Yes, the image of Miyamoto Musashi that is popular today, largely through the publications of early and mid-20th-century Japanese authors as well as a range of Western (non-academic) translators, is highly mythologized and exaggerated. The definitive study of the invention of Bushido and the incremental creation of the whole mythohistory of the samurai is Oleg Benesch, Inventing the Way of the Samurai: Nationalism, Internationalism, and Bushidō in Modern Japan (Oxford University Press, 2014), which is required reading for anyone interested in an evidence-based, scientifically researched, and verifiable account of how the idea of the samurai became so central to Japanese national identity.
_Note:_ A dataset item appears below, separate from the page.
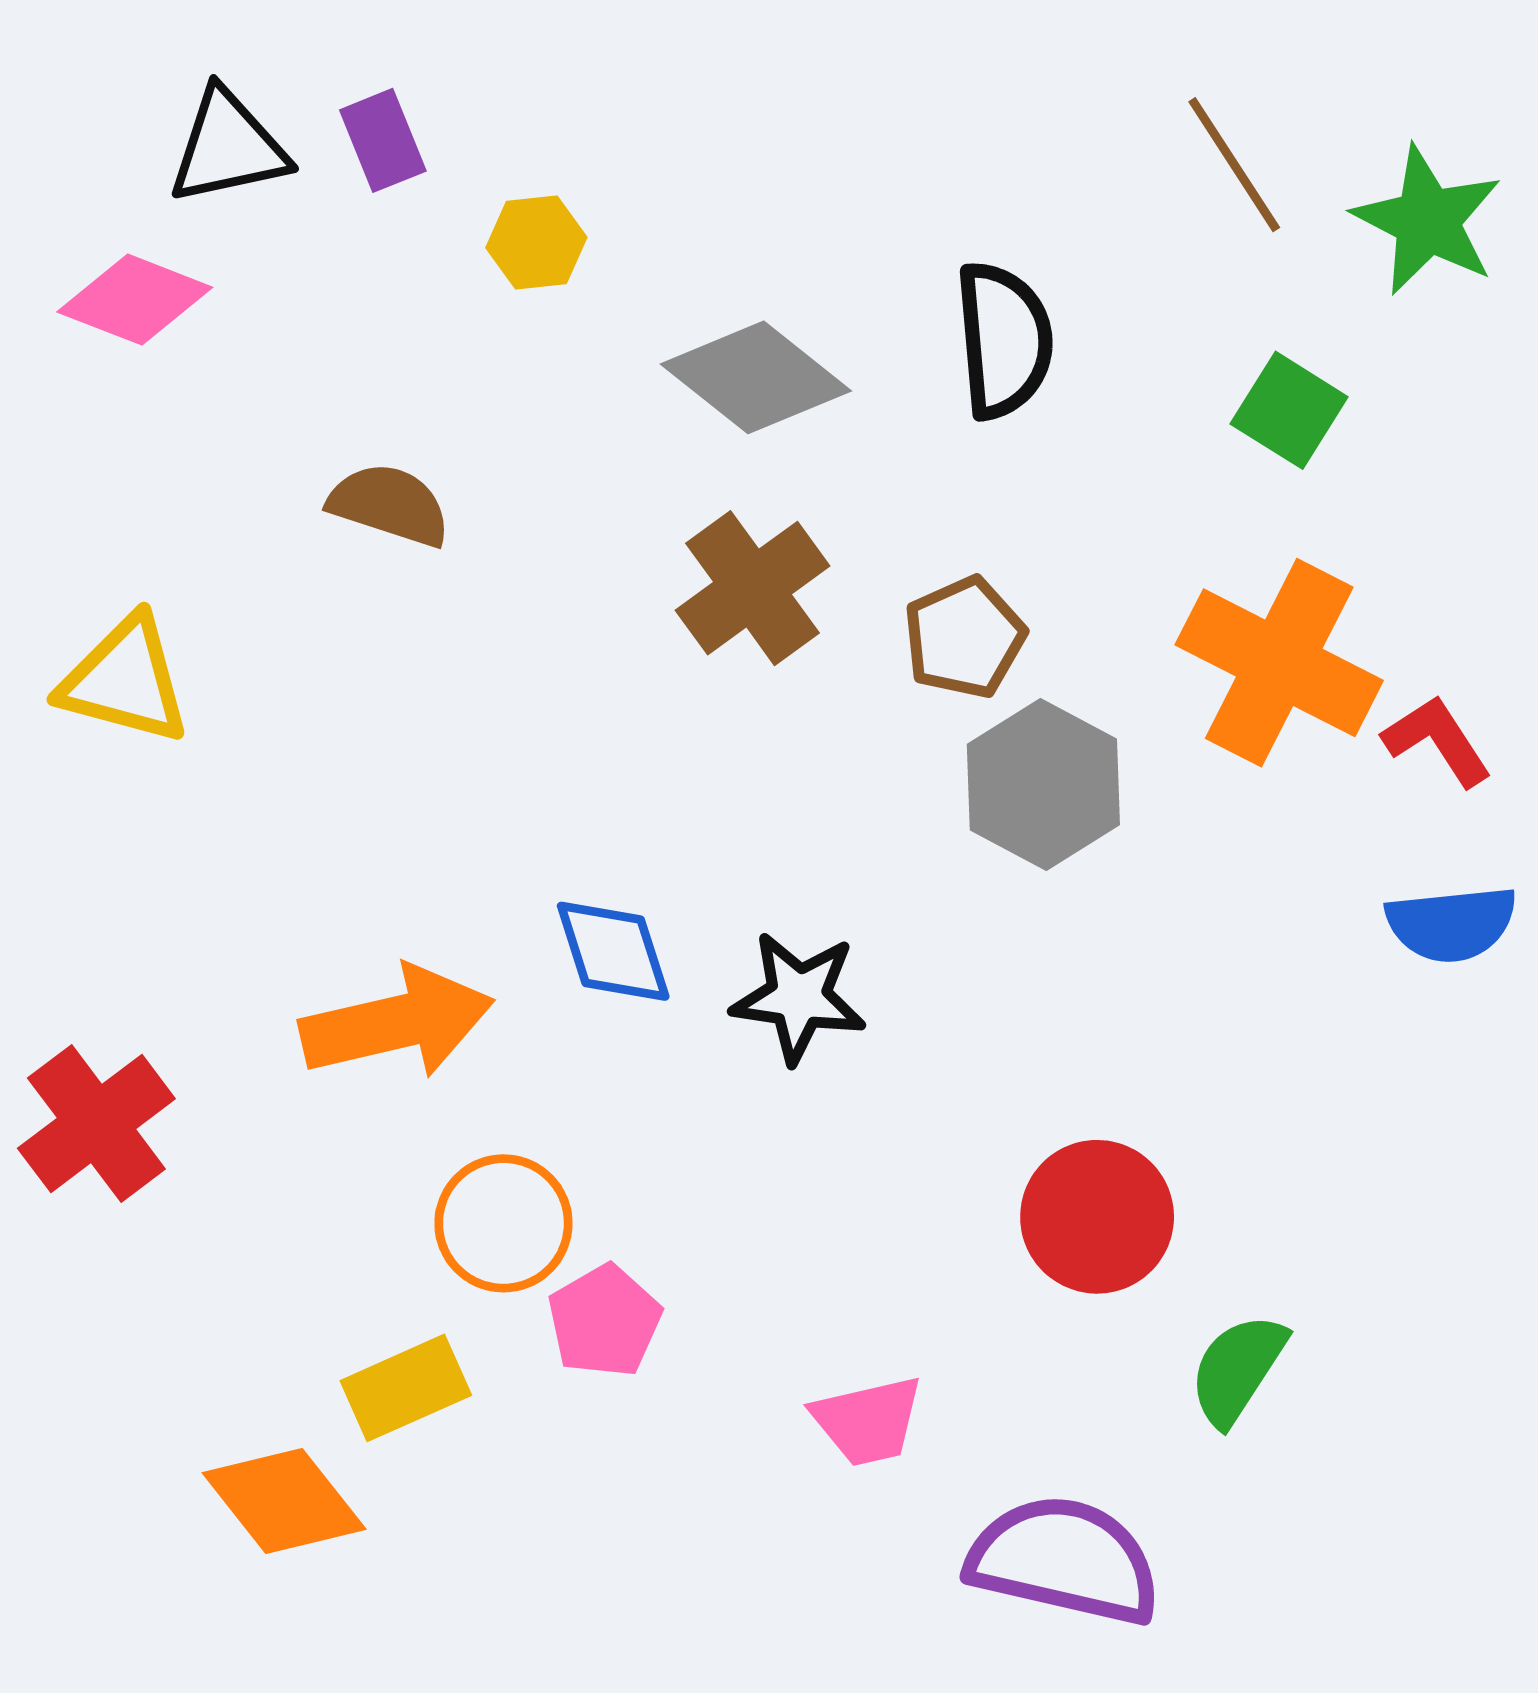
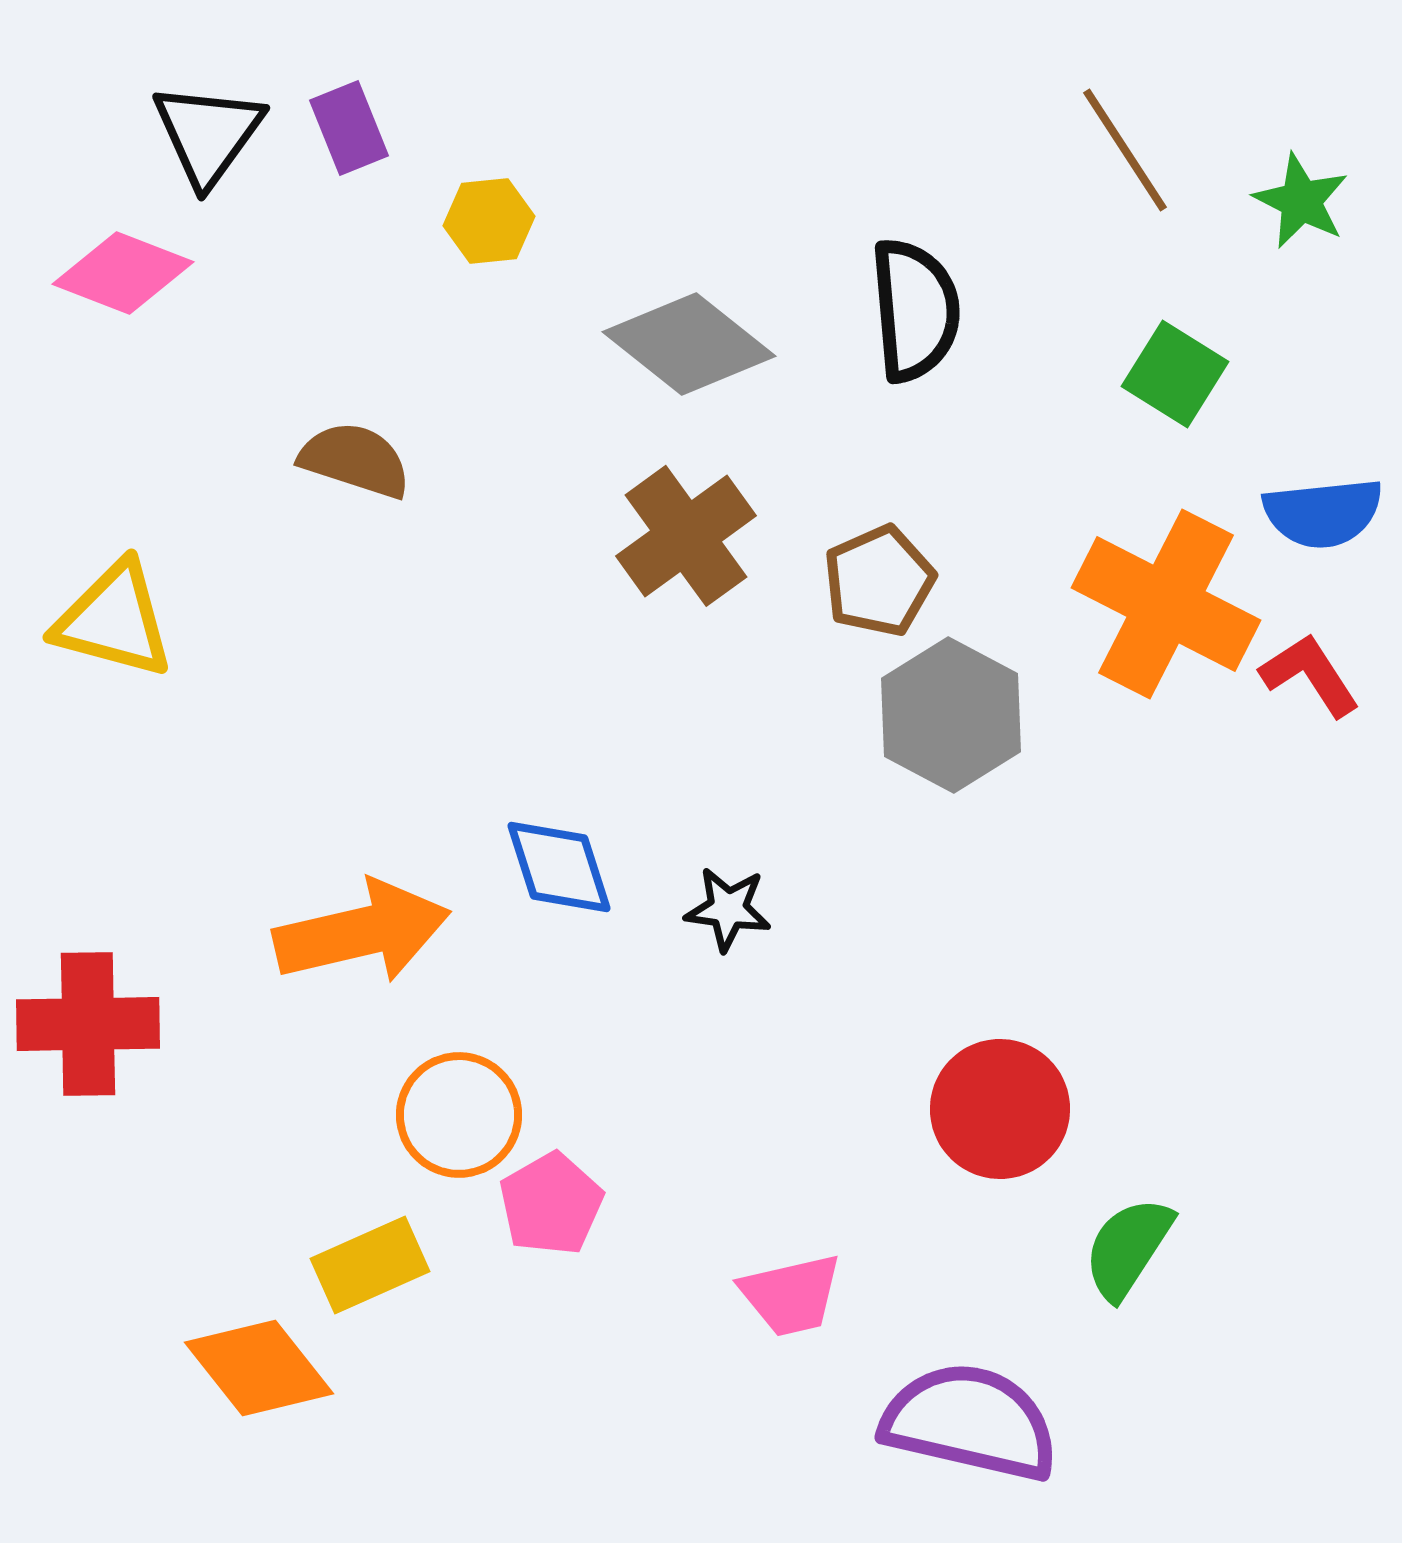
black triangle: (228, 147) -> (208, 134), turned -42
green star: (1427, 221) -> (1301, 201), size x0.7
blue semicircle: (1451, 924) -> (1323, 513), moved
black star: (799, 997) -> (728, 909), size x0.7
red cross: (96, 1124) -> (88, 1024), turned 36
By contrast, the available books about Miyamoto Musashi in English are universally by non-academic authors and are published because of the enormous demand for lively stories about the samurai that match the mythohistory.
The situation is not much better in Japan. The vast majority of publications about Musashi in Japanese are highly mythologized, printed in manga format for younger readers, or distributed for martial arts practitioners. If you look at the catalog of a major Japanese library like Waseda University under "Miyamoto Musashi," for example, most of the results (1650 items!) are non scholarly.
I do see a few exceptions, such as the prolific writer and professional historian Watanabe Daimon's book Miyamoto Musashi: nazo ōki shōgai o toku (2015) [translates to something like Solving the Mystery of His Many Lives]. The very fact that he has to title the book in this way warns his readers that the evidentiary base is thin, however. As the reliable historian Cameron "Cappy" Hurst notes in his book Armed martial arts of Japan: swordsmanship and archery (1998), "The basic facts of Musashi's life are disputed" (p. 51).
In short, Miyamoto Musashi does seem likely to have been a duelist who lived in the seventeenth century, and wrote the now iconic Gorin no sho [The book of five rings] around 1643.